Records from a data source:
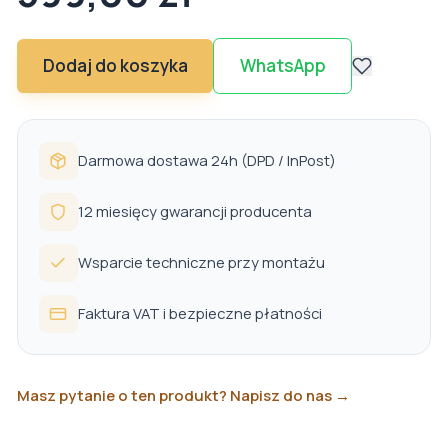
Dodaj do koszyka
WhatsApp
Darmowa dostawa 24h (DPD / InPost)
12 miesięcy gwarancji producenta
Wsparcie techniczne przy montażu
Faktura VAT i bezpieczne płatności
Masz pytanie o ten produkt? Napisz do nas →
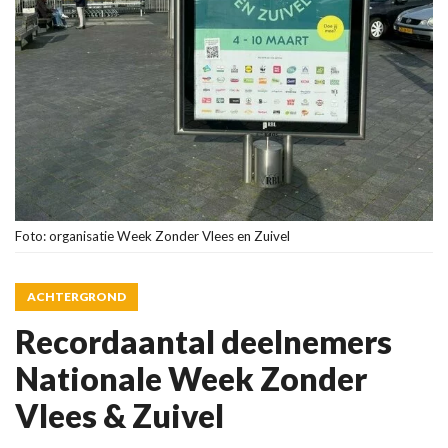
Foto: organisatie Week Zonder Vlees en Zuivel
ACHTERGROND
Recordaantal deelnemers
Nationale Week Zonder
Vlees & Zuivel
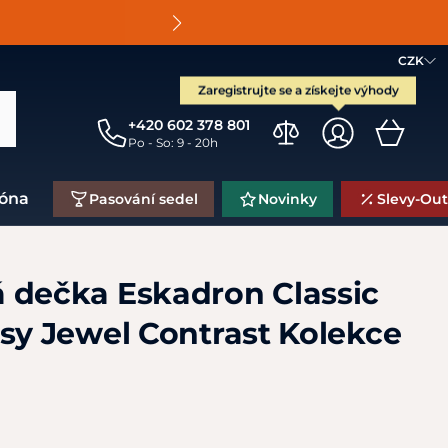
O
CZK
Zaregistrujte se a získejte výhody
+420 602 378 801
Po - So: 9 - 20h
zóna
Pasování sedel
Novinky
Slevy-Out
 dečka Eskadron Classic
ssy Jewel Contrast Kolekce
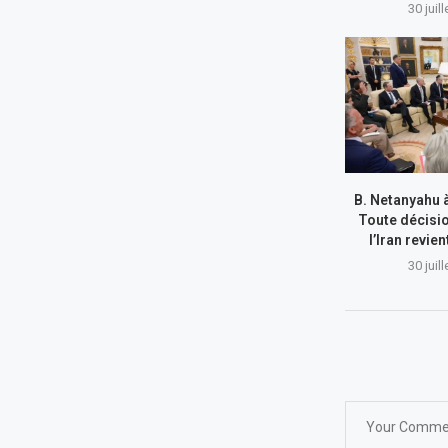
30 juil
B. Netanyahu 
Toute décisi
l’Iran revie
30 juil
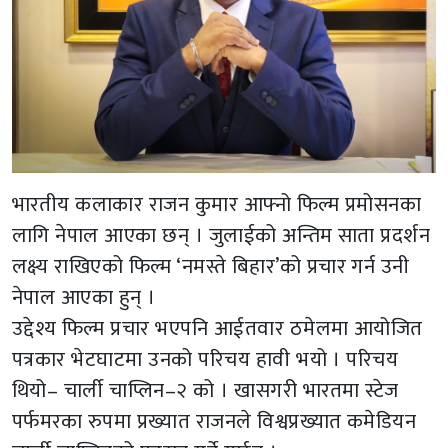
भारतीय कलाकार राजन कुमार आफ्नो फिल्म प्रमोसनका
लागि नेपाल आएका छन् । जुलाईको अन्तिम साता प्रदर्शन
लक्ष्य राखिएको फिल्म ‘नमस्ते बिहार’को प्रचार गर्न उनी
नेपाल आएका हुन् ।
उद्देश्य फिल्म प्रचार भएपनि आईतवार ठमेलमा आयोजित
पत्रकार भेटघाटमा उनको परिचय हावी भयो । परिचय
थियो– चार्ली चाप्लिन–२ को । खासगरी भारतमा स्टेज
पर्फमरका रुपमा प्रख्यात राजनले विश्वप्रख्यात कमेडियन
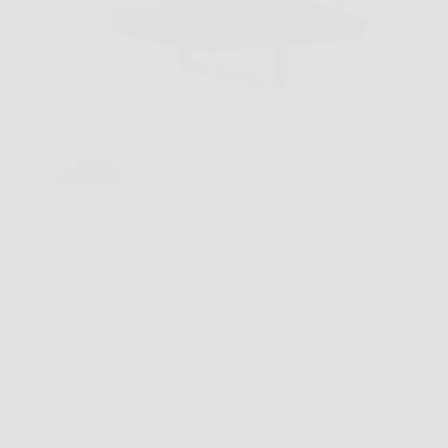
Hai appena finito di lavare una camicia che ti serve
tra poche ore, ma in casa non c’è spazio per uno
stendibiancheria aperto tutto il giorno. Cloth Dryner
nasce proprio per risolvere questo problema
quotidiano, con un formato compatto e…
AbruzzoNotizie
26 Marzo 2026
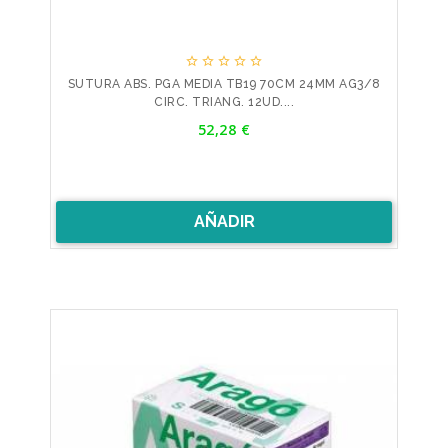





SUTURA ABS. PGA MEDIA TB19 70CM 24MM AG3/8
CIRC. TRIANG. 12UD....
Precio
52,28 €
AÑADIR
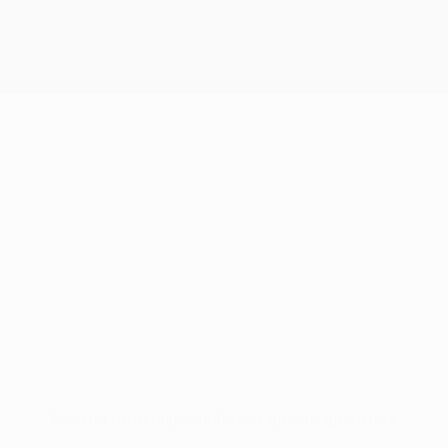
Nessun dato disponibile per questo giocatore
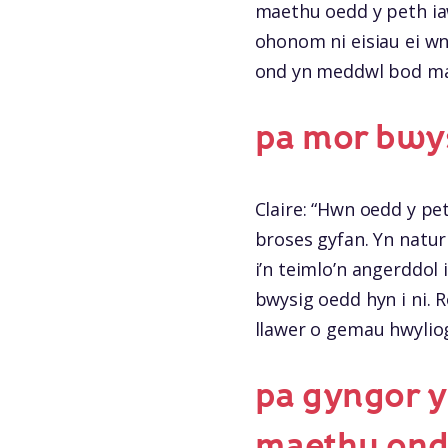
maethu oedd y peth iaw
ohonom ni eisiau ei w
ond yn meddwl bod ma
pa mor bwys
Claire: “Hwn oedd y pe
broses gyfan. Yn natur
i’n teimlo’n angerddol
bwysig oedd hyn i ni.
llawer o gemau hwylio
pa gyngor y 
maethu ond 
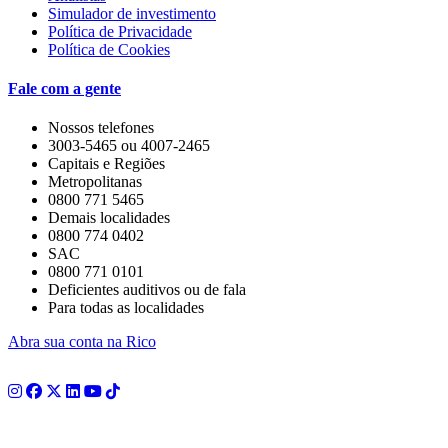
Simulador de investimento
Política de Privacidade
Política de Cookies
Fale com a gente
Nossos telefones
3003-5465 ou 4007-2465
Capitais e Regiões
Metropolitanas
0800 771 5465
Demais localidades
0800 774 0402
SAC
0800 771 0101
Deficientes auditivos ou de fala
Para todas as localidades
Abra sua conta na Rico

■ **Your task**: Copy out each line of the records where the word "questo" appears.

■ **Result for this task**:
nasce proprio per risolvere questo problema
Nessun dato disponibile per questo giocatore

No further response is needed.